PROMPT =>
Once the line containing "health care services." is found in the records below, return it and each following line exactly, up to and including the line containing "Web App Version - 1.2.16", and nothing else.

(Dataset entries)

┏━━

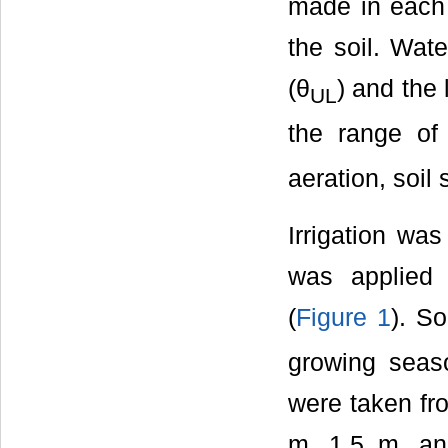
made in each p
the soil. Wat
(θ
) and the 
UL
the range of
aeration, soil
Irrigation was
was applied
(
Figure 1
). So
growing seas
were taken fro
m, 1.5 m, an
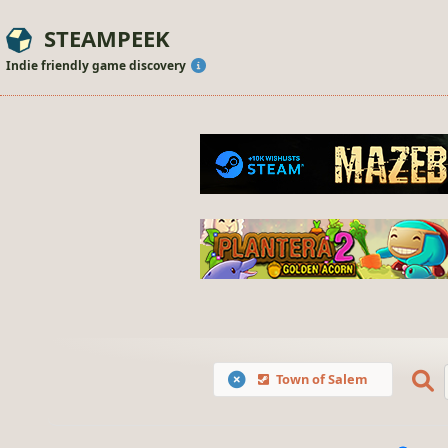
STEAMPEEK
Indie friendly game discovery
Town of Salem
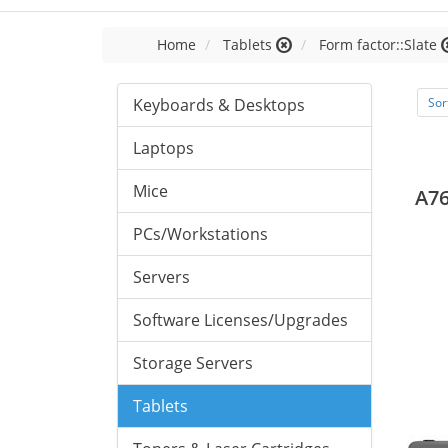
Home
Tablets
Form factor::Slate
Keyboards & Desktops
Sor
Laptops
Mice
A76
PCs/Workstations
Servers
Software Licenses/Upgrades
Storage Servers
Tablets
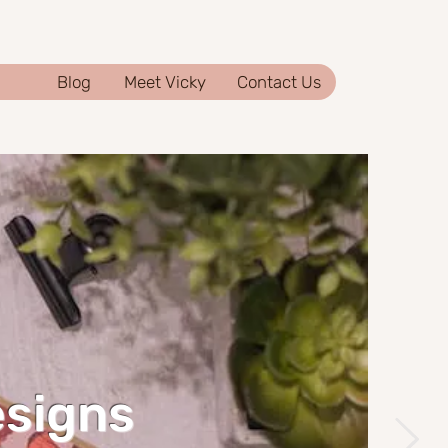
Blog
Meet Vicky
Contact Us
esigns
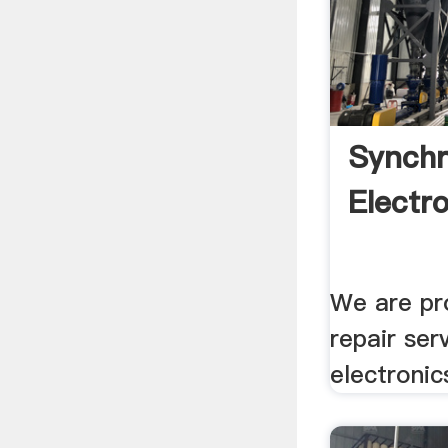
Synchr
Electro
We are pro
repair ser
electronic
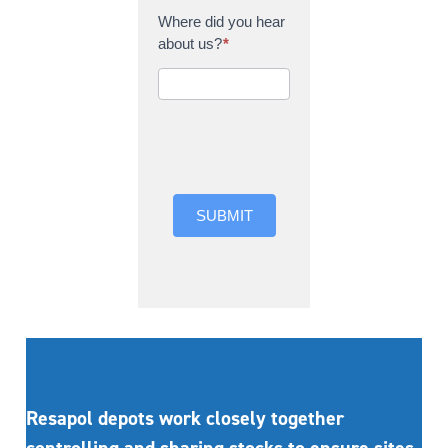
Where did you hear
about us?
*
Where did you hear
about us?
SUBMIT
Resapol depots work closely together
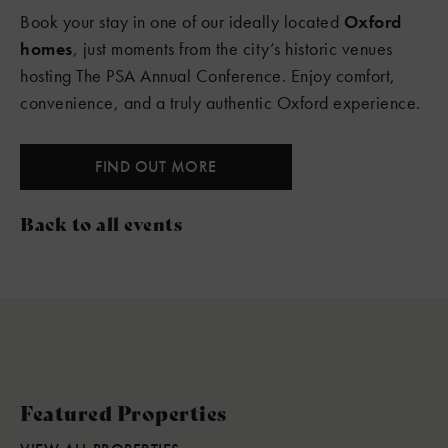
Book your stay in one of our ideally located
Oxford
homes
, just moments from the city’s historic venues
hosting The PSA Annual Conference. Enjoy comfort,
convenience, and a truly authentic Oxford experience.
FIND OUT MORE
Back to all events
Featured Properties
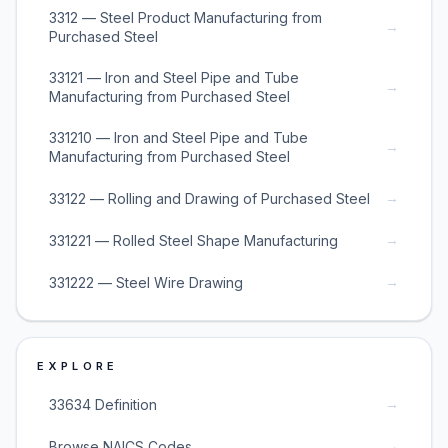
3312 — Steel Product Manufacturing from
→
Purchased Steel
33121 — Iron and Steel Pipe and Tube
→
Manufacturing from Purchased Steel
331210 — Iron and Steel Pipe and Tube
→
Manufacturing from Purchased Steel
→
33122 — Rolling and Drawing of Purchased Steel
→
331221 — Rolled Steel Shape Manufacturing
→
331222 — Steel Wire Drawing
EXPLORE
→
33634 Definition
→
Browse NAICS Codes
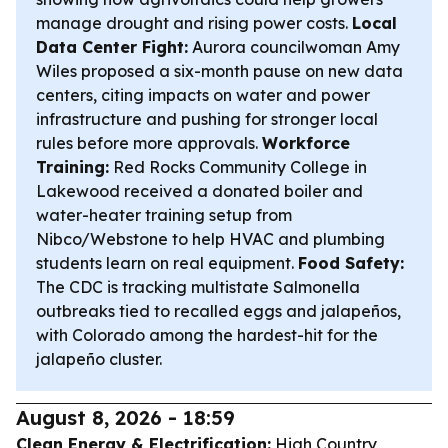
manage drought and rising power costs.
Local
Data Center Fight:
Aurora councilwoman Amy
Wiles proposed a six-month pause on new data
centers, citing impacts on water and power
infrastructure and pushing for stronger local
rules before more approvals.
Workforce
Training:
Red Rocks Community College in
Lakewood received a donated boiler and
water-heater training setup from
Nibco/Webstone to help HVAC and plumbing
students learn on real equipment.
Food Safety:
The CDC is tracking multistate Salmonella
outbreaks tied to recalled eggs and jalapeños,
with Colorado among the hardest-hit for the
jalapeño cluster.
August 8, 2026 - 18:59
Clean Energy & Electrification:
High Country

┗━━
┏━━

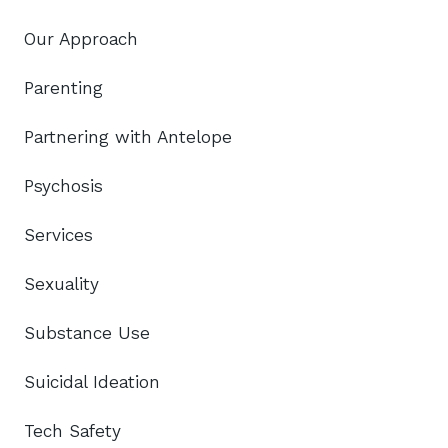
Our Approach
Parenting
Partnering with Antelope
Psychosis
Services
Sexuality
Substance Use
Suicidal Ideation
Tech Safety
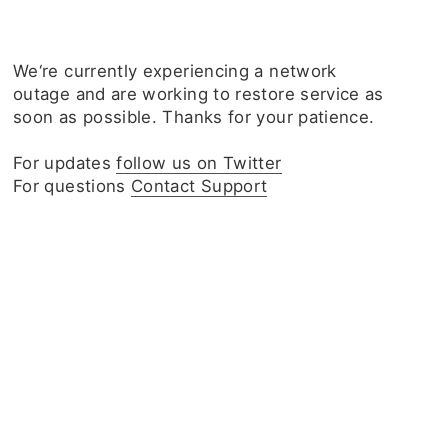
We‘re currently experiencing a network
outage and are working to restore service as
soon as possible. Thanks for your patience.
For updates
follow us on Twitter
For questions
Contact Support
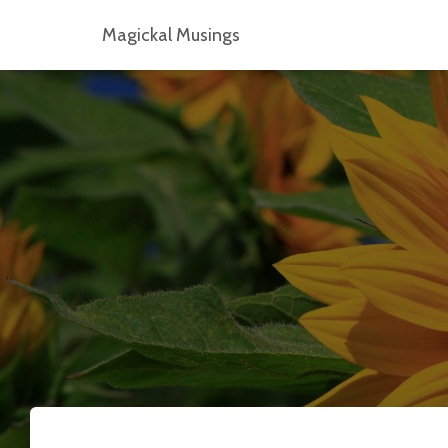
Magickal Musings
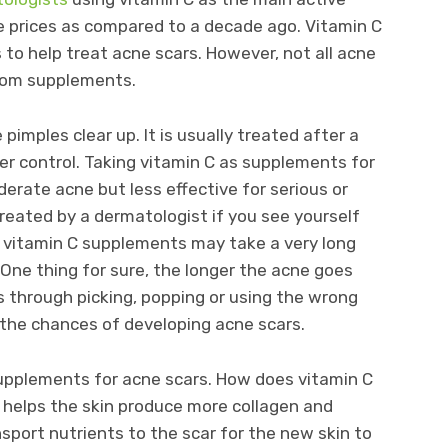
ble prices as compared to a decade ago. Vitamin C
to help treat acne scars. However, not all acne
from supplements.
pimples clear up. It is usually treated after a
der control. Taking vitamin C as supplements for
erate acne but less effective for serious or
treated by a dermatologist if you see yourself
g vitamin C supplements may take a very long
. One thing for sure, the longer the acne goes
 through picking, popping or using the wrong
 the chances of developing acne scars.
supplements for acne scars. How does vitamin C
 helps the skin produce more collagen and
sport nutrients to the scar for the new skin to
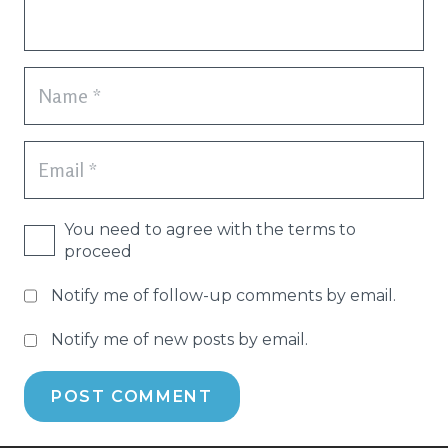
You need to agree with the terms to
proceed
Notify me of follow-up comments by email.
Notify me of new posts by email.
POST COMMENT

┗━━
┏━━

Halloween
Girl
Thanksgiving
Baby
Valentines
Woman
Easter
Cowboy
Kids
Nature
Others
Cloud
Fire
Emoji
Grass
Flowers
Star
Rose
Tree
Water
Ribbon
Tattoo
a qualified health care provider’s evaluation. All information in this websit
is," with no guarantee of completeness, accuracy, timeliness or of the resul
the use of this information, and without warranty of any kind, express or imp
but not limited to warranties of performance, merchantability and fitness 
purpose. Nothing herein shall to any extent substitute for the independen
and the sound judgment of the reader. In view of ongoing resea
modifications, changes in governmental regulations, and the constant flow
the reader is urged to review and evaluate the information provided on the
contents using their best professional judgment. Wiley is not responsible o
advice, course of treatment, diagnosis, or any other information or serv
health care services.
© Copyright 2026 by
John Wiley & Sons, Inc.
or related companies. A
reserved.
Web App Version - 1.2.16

┗━━

REPLY =>
health care services.
© Copyright 2026 by
John Wiley & Sons, Inc.
or related companies. A
reserved.
Web App Version - 1.2.16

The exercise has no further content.